Latest news from Edinburgh Council’s Planning Portal reveals another refusal for change of use from domestic dwelling to commercial short-term let (STL).
This one concerns a first-floor flat in Montgomery Street (Ref. 19/04099/FUL), and the accompanying report serves as a useful model for anyone seeking to object to similar applications in future.
In summary, the Committee Report concludes that ‘The proposal does not comply with policy Hou 7 and Env 6 of the Edinburgh Local Development Plan and the Council's Guidance for Businesses.
‘The proposed change of use would have an unacceptable impact on residential amenity and the established character of the area.
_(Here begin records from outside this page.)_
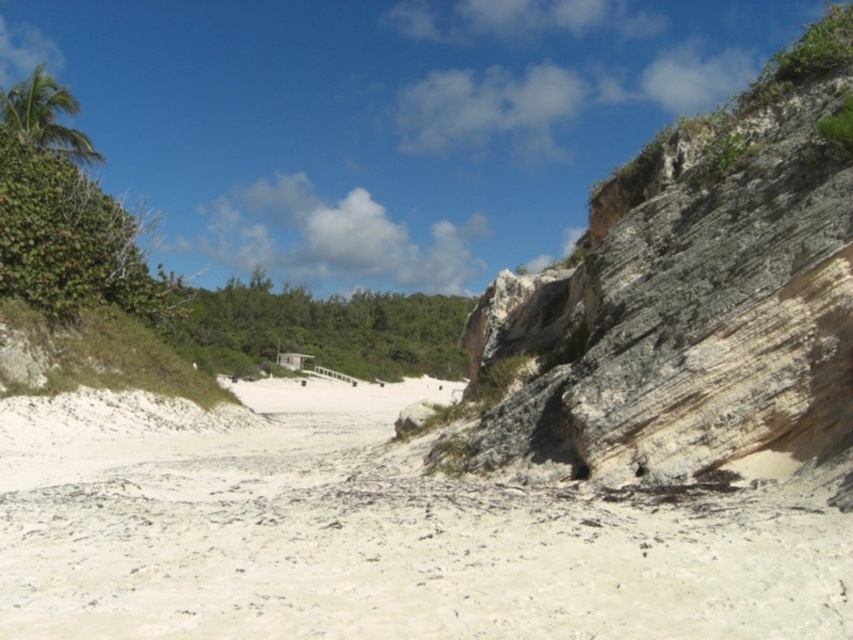 Question: Which object appears farthest from the camera in this image?

Choices:
 (A) green leafy palm tree at upper left
 (B) white sandy beach at center
 (C) green leafy shrubs at center
 (D) green leafy bush at upper left

Answer: (C)

Question: Does green leafy shrubs at center appear under green leafy bush at upper left?

Choices:
 (A) no
 (B) yes

Answer: (B)

Question: Estimate the real-world distances between objects in this image. Which object is closer to the white sandy beach at center?

Choices:
 (A) gray rocky cliff at right
 (B) green leafy palm tree at upper left

Answer: (A)

Question: Is green leafy shrubs at center to the left of green leafy palm tree at upper left from the viewer's perspective?

Choices:
 (A) no
 (B) yes

Answer: (A)

Question: Which point appears closest to the camera in this image?

Choices:
 (A) (36, 147)
 (B) (38, 205)

Answer: (B)

Question: Is gray rocky cliff at right below green leafy shrubs at center?

Choices:
 (A) yes
 (B) no

Answer: (B)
There are no other material considerations to outweigh this conclusion.’
In detail, it finds:
- Because the flat has no direct access to the street, there would likely be direct (and unacceptable) contact between guests and permanent residents on the common stair.
- On the balance of probability, there could be the potential for disturbance to the established residential character of the neighbourhood and of the New Town Conservation Area.
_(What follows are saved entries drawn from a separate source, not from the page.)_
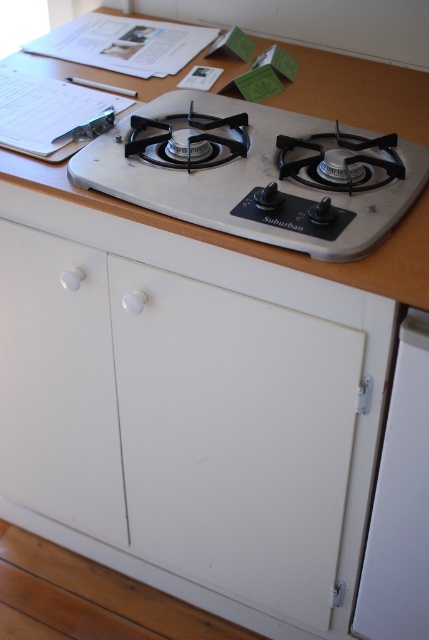 Question: Can you confirm if white plastic gas stove at center is positioned to the right of white plastic knob at center?

Choices:
 (A) yes
 (B) no

Answer: (A)

Question: Does wooden table at upper center appear on the right side of white plastic knob at center?

Choices:
 (A) no
 (B) yes

Answer: (B)

Question: Which point appears farthest from the camera in this image?

Choices:
 (A) (278, 129)
 (B) (60, 284)
 (C) (416, 220)

Answer: (A)

Question: Is wooden table at upper center below white plastic knob at lower left?

Choices:
 (A) no
 (B) yes

Answer: (A)

Question: Which object appears closest to the camera in this image?

Choices:
 (A) wooden table at upper center
 (B) white plastic gas stove at center
 (C) white plastic knob at lower left

Answer: (A)

Question: Based on their relative distances, which object is farther from the wooden table at upper center?

Choices:
 (A) white plastic knob at lower left
 (B) white plastic gas stove at center

Answer: (A)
- There would likely be a detrimental impact on residential amenity.
Spurtle welcomes the decision, and hopes similar common-sensical responses will be made to many of the 130+ outstanding enforcement cases relating to STL uses across the city.
In due course, a recent Scottish Government decision should open the way to a far more effective system of licensing for STLs (see Issue 292, out soon).
In the meantime, though, a likely consequence of the Council’s consistent refusals of planning consent will be that even fewer potential STL landlords seek permission before starting to operate such businesses under the radar.
It is obvious, therefore, that a licensing system with legal teeth and sufficient staff resources to operate it cannot come soon enough for Broughton and other parts of the city centre.